The expected answer is every line from the material below that has the word "aggregator".

▸ DATA FOR ANALYSIS:
○ ○ ○ ○ ○ ○ ○
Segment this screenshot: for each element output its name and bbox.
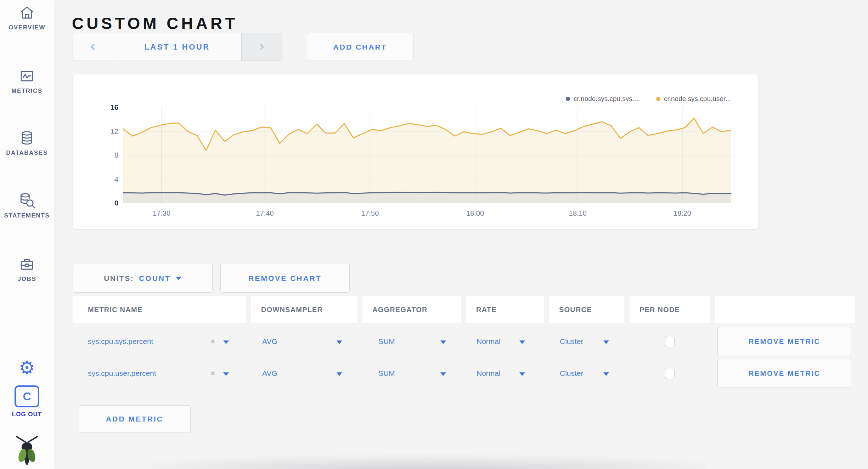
add-metric-button[interactable]: ADD METRIC [79,405,191,433]
sidebar-item-statements[interactable]: STATEMENTS [0,192,54,219]
add-chart-button[interactable]: ADD CHART [307,33,413,61]
remove-chart-button[interactable]: REMOVE CHART [220,264,350,293]
clear-metric-icon[interactable]: × [210,337,215,346]
metric-name-select[interactable]: sys.cpu.sys.percent [88,337,153,346]
units-dropdown[interactable]: UNITS: COUNT [73,264,213,293]
logout-label: LOG OUT [0,411,54,418]
chevron-down-icon[interactable] [337,371,342,377]
logout-button[interactable]: C LOG OUT [0,385,54,418]
legend-dot-sys [566,97,570,101]
chevron-down-icon[interactable] [440,371,446,377]
column-header-actions [715,296,855,323]
per-node-checkbox[interactable] [665,368,675,379]
svg-text:12: 12 [111,128,118,135]
svg-text:4: 4 [114,175,118,183]
chevron-right-icon: › [259,38,264,54]
chevron-down-icon[interactable] [223,339,229,345]
svg-text:18:00: 18:00 [466,209,484,217]
statements-search-icon [0,192,54,209]
clear-metric-icon[interactable]: × [210,369,215,378]
chevron-down-icon[interactable] [337,339,342,345]
source-select[interactable]: Cluster [560,369,584,378]
downsampler-select[interactable]: AVG [262,369,277,378]
sidebar-item-label: DATABASES [0,149,54,157]
sidebar-item-label: METRICS [0,87,54,95]
page-title: CUSTOM CHART [72,14,238,33]
column-header-downsampler: DOWNSAMPLER [251,296,357,323]
svg-text:17:40: 17:40 [256,209,274,217]
cockroachdb-bug-logo [13,462,40,468]
units-value: COUNT [139,274,171,283]
chart-legend: cr.node.sys.cpu.sys.... cr.node.sys.cpu.… [566,95,731,103]
per-node-checkbox[interactable] [665,336,675,347]
brand-logo [0,435,54,468]
time-range-prev-button[interactable]: ‹ [73,33,113,61]
column-header-per-node: PER NODE [630,296,710,323]
metrics-chart-icon [0,68,54,85]
briefcase-icon [0,256,54,273]
column-header-rate: RATE [466,296,544,323]
column-header-aggregator: AGGREGATOR [362,296,461,323]
downsampler-select[interactable]: AVG [262,337,277,346]
chevron-down-icon[interactable] [223,371,229,377]
svg-text:18:10: 18:10 [569,209,587,217]
legend-item-user[interactable]: cr.node.sys.cpu.user... [656,95,731,103]
column-header-metric-name: METRIC NAME [73,296,246,323]
sidebar-item-jobs[interactable]: JOBS [0,256,54,283]
metric-name-select[interactable]: sys.cpu.user.percent [88,369,156,378]
database-icon [0,130,54,147]
rate-select[interactable]: Normal [477,337,501,346]
units-label: UNITS: [104,274,134,283]
legend-item-sys[interactable]: cr.node.sys.cpu.sys.... [566,95,640,103]
sidebar-item-metrics[interactable]: METRICS [0,68,54,95]
chart-card: 17:3017:4017:5018:0018:1018:200481216 cr… [73,74,759,230]
legend-label: cr.node.sys.cpu.user... [664,95,731,103]
sidebar-item-label: STATEMENTS [0,212,54,219]
chevron-down-icon[interactable] [519,339,525,345]
scroll-shadow [152,454,705,469]
sidebar-item-databases[interactable]: DATABASES [0,130,54,157]
metric-row: sys.cpu.sys.percent × AVG SUM Normal Clu… [0,326,868,357]
sidebar-item-overview[interactable]: OVERVIEW [0,4,54,31]
custom-chart-page: OVERVIEW METRICS DATABASES [0,0,868,469]
legend-dot-user [656,97,660,101]
svg-text:16: 16 [111,103,118,111]
svg-text:0: 0 [114,199,118,207]
chevron-left-icon: ‹ [90,38,95,54]
time-range-value[interactable]: LAST 1 HOUR [113,33,242,61]
metric-row: sys.cpu.user.percent × AVG SUM Normal Cl… [0,357,868,389]
time-range-picker: ‹ LAST 1 HOUR › [73,33,282,61]
aggregator-select[interactable]: SUM [378,369,395,378]
home-icon [0,4,54,21]
remove-metric-button[interactable]: REMOVE METRIC [717,327,851,356]
remove-metric-button[interactable]: REMOVE METRIC [717,359,851,388]
column-header-source: SOURCE [549,296,624,323]
svg-text:17:50: 17:50 [361,209,379,217]
svg-text:18:20: 18:20 [673,209,691,217]
source-select[interactable]: Cluster [560,337,584,346]
time-range-next-button[interactable]: › [242,33,282,61]
aggregator-select[interactable]: SUM [378,337,395,346]
chevron-down-icon[interactable] [440,339,446,345]
svg-text:8: 8 [114,151,118,159]
rate-select[interactable]: Normal [477,369,501,378]
legend-label: cr.node.sys.cpu.sys.... [574,95,640,103]
sidebar-item-label: JOBS [0,276,54,283]
sidebar-item-label: OVERVIEW [0,24,54,31]
chevron-down-icon[interactable] [603,339,609,345]
svg-text:17:30: 17:30 [153,209,170,217]
chevron-down-icon[interactable] [603,371,609,377]
sidebar: OVERVIEW METRICS DATABASES [0,0,54,469]
chevron-down-icon [176,277,181,280]
chevron-down-icon[interactable] [519,371,525,377]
○ ○ ○ ○ ○ ○ ○
▸ ANSWER TO THE EXERCISE:
column-header-aggregator: AGGREGATOR [362,296,461,323]
aggregator-select[interactable]: SUM [378,369,395,378]
aggregator-select[interactable]: SUM [378,337,395,346]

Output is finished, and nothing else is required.